§ WHAT TO DO: The full listing, returned exactly and free of pictures, is the expected answer.

(RECORDS FOR THE TASK Opens)

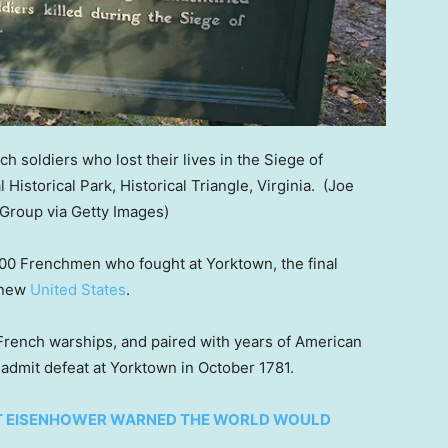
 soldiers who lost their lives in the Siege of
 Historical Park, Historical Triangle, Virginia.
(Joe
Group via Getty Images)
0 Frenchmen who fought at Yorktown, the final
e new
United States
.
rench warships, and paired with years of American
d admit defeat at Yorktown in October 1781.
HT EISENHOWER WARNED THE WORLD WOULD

(RECORDS FOR THE TASK Closes)

§ THE COMPLETED TASK:
 soldiers who lost their lives in the Siege of
 Historical Park, Historical Triangle, Virginia.
(Joe
Group via Getty Images)
0 Frenchmen who fought at Yorktown, the final
e new
United States
.
rench warships, and paired with years of American
d admit defeat at Yorktown in October 1781.
HT EISENHOWER WARNED THE WORLD WOULD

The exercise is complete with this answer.